News & Events

MAY 2023 NEWS VICTOR OLUWAJOBI, JOKE ALIU, OLUDARE SENBORE, CEPHAS CALEB AND MICHAEL IWUOHA

The President of the Federal Republic of Nigeria recently assented to sixteen (16) Constitution Alteration Bills, some of which have decentralised certain critical sectors of the economy previously controlled by the Federal Government.

Notable sectors of the economy affected by the amendments are railway and electricity. We have provided commentaries on the implications of the amendments in these two sectors and the business opportunities that these portend.

Highlights Of The Constitutional Amendments On Railway And Electricity

 

Nigeria operates a federal system of government, and under the Constitution of the Federal Republic of Nigeria, 1999 (As Amended) (the “Constitution”), the country’s law-making powers are shared between the Federal Government on one hand, and the thirty-six states of the Federation on the other hand.  The National Assembly is conferred with powers to make laws for the Federal Government and the Federal Capital Territory (FCT), while the Houses of Assembly are empowered to make laws for their respective states.

The Second Schedule to the Constitution provides for matters within the exclusive and concurrent legislative lists. The National Assembly has the legislative competence over matters in the exclusive list while both the National and the Houses of Assembly are empowered to legislate over matters in the concurrent legislative list.

Prior to the amendments, railway was on the exclusive legislative list of the Constitution, but the Fifth Alteration Bill No. 16 (“Act No. 16”) has now removed railway from the exclusive list and transferred it to the concurrent legislative list, thereby giving powers to both the Federal and State governments to regulate the subject.

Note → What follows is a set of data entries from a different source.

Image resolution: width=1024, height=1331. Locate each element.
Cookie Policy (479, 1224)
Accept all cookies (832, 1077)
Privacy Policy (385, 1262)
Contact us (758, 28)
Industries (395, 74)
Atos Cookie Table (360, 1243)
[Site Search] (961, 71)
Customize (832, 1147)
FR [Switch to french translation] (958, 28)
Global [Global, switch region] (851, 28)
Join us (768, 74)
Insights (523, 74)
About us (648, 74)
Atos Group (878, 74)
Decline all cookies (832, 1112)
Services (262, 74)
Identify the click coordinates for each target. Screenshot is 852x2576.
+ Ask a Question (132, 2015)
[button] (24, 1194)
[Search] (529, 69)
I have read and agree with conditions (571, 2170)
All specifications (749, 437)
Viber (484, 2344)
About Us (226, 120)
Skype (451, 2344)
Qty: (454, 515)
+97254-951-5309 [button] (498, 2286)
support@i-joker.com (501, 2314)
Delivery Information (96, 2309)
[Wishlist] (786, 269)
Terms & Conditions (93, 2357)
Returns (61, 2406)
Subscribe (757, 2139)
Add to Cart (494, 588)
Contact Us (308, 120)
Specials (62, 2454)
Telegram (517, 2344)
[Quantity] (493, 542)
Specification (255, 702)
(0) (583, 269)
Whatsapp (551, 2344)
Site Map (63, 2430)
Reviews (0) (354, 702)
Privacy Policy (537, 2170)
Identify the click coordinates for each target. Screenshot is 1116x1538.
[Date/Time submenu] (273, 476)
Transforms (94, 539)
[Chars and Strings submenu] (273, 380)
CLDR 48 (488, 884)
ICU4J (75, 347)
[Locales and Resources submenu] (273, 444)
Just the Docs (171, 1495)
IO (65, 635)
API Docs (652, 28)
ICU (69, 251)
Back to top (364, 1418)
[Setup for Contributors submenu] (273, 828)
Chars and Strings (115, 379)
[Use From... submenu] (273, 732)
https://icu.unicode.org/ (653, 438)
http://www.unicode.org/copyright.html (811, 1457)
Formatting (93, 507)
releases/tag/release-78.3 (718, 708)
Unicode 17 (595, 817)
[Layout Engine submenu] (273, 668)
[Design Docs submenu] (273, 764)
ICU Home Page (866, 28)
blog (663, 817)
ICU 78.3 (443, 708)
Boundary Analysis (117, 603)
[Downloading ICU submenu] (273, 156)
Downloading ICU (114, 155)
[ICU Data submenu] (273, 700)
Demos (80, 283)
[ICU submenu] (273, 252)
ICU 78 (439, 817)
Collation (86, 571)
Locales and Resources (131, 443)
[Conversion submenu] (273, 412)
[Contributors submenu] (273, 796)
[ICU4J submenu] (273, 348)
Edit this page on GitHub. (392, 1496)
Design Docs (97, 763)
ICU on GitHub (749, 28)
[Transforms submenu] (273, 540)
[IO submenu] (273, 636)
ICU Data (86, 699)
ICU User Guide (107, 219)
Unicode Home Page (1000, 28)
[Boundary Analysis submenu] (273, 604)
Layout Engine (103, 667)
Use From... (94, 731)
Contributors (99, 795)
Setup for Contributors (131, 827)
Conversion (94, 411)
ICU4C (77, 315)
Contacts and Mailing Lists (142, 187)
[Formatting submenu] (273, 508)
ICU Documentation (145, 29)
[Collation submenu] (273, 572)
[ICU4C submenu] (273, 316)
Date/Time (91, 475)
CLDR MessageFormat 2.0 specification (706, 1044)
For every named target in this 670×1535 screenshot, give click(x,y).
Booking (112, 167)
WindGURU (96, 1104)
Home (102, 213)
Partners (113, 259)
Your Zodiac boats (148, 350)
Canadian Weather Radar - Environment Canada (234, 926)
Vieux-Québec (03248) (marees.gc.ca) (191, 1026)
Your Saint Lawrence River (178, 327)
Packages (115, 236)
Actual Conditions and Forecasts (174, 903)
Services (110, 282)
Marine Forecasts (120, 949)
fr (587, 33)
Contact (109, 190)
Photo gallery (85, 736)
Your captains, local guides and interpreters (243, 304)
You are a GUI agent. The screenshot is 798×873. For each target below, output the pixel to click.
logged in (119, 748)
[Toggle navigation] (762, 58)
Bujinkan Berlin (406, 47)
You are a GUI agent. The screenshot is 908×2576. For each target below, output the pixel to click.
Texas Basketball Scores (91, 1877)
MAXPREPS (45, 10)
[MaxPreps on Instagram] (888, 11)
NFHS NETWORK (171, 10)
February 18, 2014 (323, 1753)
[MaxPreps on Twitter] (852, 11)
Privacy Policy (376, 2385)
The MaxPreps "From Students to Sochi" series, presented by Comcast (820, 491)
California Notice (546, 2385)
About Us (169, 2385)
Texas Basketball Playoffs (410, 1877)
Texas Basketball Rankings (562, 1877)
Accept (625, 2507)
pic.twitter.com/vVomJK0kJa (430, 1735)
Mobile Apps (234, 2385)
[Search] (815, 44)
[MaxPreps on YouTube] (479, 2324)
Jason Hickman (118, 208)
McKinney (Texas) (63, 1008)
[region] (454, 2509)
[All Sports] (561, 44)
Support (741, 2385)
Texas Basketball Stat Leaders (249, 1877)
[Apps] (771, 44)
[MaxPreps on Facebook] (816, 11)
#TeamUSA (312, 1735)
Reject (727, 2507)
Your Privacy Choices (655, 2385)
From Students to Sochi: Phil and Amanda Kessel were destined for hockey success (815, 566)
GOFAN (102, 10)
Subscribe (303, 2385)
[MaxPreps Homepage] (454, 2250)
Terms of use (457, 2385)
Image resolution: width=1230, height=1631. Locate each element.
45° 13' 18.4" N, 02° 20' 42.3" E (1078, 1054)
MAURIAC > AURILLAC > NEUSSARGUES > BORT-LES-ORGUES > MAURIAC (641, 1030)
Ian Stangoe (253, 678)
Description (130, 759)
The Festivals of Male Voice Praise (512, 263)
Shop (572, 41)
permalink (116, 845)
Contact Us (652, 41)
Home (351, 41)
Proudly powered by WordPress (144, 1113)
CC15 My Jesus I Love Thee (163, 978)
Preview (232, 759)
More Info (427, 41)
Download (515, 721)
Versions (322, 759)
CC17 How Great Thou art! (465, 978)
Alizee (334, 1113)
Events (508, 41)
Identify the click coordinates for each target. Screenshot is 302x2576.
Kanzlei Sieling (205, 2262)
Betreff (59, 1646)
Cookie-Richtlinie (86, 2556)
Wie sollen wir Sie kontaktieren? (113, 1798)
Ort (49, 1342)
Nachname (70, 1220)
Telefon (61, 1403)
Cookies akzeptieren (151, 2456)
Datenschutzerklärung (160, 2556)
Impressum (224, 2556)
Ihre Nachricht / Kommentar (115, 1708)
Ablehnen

With respect to electricity, this subject matter has always been on the concurrent legislative list of the Constitution. In other words, both the National Assembly and the Houses of Assembly were empowered under the Constitution, to legislate on the subject of electricity. However, the extent to which the Houses of Assembly could make laws on electricity was circumscribed.

Prior to the passage of the Fifth Alteration Bill No. 17 (“Act No. 17”), paragraph 14(b), Part II of the Second Schedule to the Constitution provided that “a house of assembly may make laws for the state with respect to the generation, transmission and distribution of electricity to areas not covered by a national grid system within that State.”[1]

The effect of the above provision of the Constitution was that whereas the National Assembly could make laws on all aspects of the electricity value chain in all parts of the country, the House of Assembly of a state could only legislate in areas within the geographical location of the state, that were not covered by the national grid.

While the geographical location of a state has never been in issue, determining those areas of a state that are not covered by the national grid was complicated and caused extensive debates as the national grid currently traverses all the states of the Federation. The Constitution offered no guidance for the interpretation of this provision and there has so far been no known judicial pronouncement on the issue, leaving much room for uncertainty.